Но Панин понял, что лаборантка запомнила Коровкину сразу и на всю жизнь.
– Ну, этой… – насмешливо пояснил он.
– А, этой? Раскрашена, как индеец, одета, как проститутка, в кремовом платье при черных колготках и на метровых каблуках?
– Ну да.
– Я, кстати, не поняла, с какого перепуга ей в разгар приемки потребовался репетитор.
– Потребовался потому, что вчера мы ей влупили «неуд». То есть не мы, а конкретно Ильин, мне слова не дал сказать. Ответ у нее был приемлемый, но формулы не смогла прочитать.
– А, так это была именно она? Я помню, вы вчера обсуждали, что вместо «икс в квадрате» какая-то дурочка сказала «два наверху», и ржали, как жеребцы.
– Мне она дурочкой не показалась, – возразил он. – Девчонка из деревни, ее там учили черт знает как. На общем уровне она была не хуже и не лучше среднего, «тройку» заслуживала только так. Мобильники у всех отняли, ответы писали из головы, так она, по крайней мере, вспомнила формулу – а что еще от требовать менеджеров? Но сивый говнюк сходу поставил пятерку какой-то толстомясой дылде, а эту сразу после нее для статистики выгнал.
Панин вздохнул.
– Жалко ее. Ситуация у нее, мягко говоря, неважная. Многодетная семья нищих, старший брат и два младших, все дружно ковыряются в навозе, а ей хочется вырваться. Она в подробностях не рассказывала, но ты понимаешь: не требуется выпивать море до дна, чтобы понять, что оно соленое.
– Постой, Митя, – Галина Сергеевна взглянула внимательно. – Так она что – к тебе уже прийти успела?

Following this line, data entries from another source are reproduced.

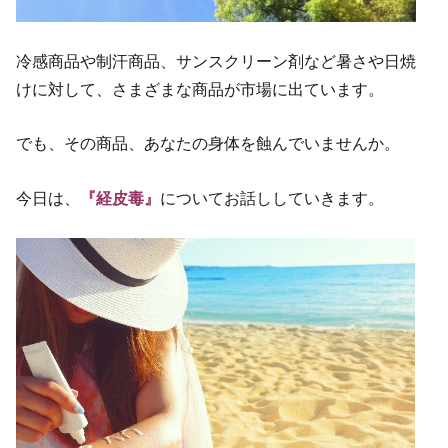
冷感商品や制汗商品、サンスクリーン剤など暑さや日焼
けに対して、さまざまな商品が市場に出ています。
でも、その商品、あなたの身体を蝕んでいませんか。
今日は、
『経皮毒』
についてお話ししていきます。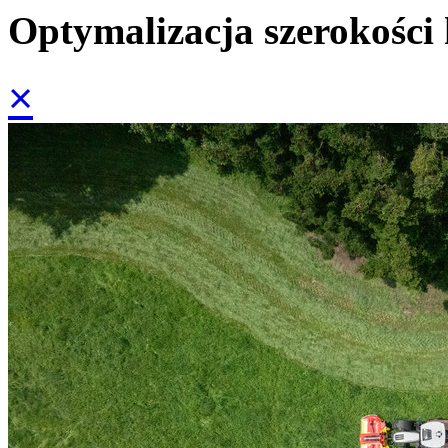
Optymalizacja szerokości 
×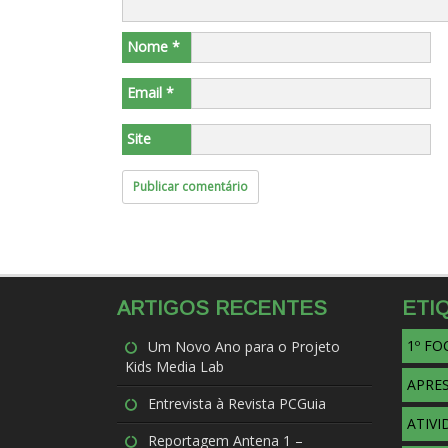
Nome
*
Email
*
Site
ARTIGOS RECENTES
ETI
1º F
Um Novo Ano para o Projeto
Kids Media Lab
APRE
Entrevista à Revista PCGuia
ATIVI
Reportagem Antena 1 –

– Успела, Галя, и еще как успела. И фамилия у нее, кстати, подходящая – Коровкина. Как в анекдоте, но я сам видел в ведомости.
– Молодец Коровкина! – лаборантка засмеялась. – И ты ее уже оприходовал?
– Галя, не путай меня с Игорь Станиславычем, – строго возразил он. – Да будет тебе известно, у меня даже со студентками никогда ничего не было, а тут и вовсе абитуриентка, несовершеннолетняя.
Панин подумал о Нине, но то был совершенно иной случай.
Развратная девственница, конечно, когда-то училась у него. Но в объятия порока они пали уже после того, как она перестала быть его студенткой.
Нина не зависела от Панина, он ее ни к чему не принуждал, в его постели она оказалась по своему желанию.
– Чисто деловые отношения. Сегодня вечером придет заниматься.
– Да я пошутила, Митя, – оправдывающимся тоном ответила Галина Сергеевна. – Пошутила, не обижайся.
– Больше так не шути. Ты прекрасно знаешь, что кроме тебя, мне никто не нужен. Специально ради этого приехал, да Петрович опять обломил.
– Это мы с тобой обсуждали сто раз. В сто первый говорю, что тебе пора жениться. Я-то вчера, грешным делом, подумала, что ты с Верой Сергеевной – как сейчас выражаются – наконец собрался замутить.
– И ты туда же! – он махнул рукой. – Далась вам всем эта Гагатька…
– У нее большая грудь и красивые ноги, – перебила она.
–…Можно подумать, кроме нее на матфаке нет незамужних девиц. С ногами и грудью. Лилия Робертовна, Ольга Григорьевна, Наталья Евгеньевна, кто там еще?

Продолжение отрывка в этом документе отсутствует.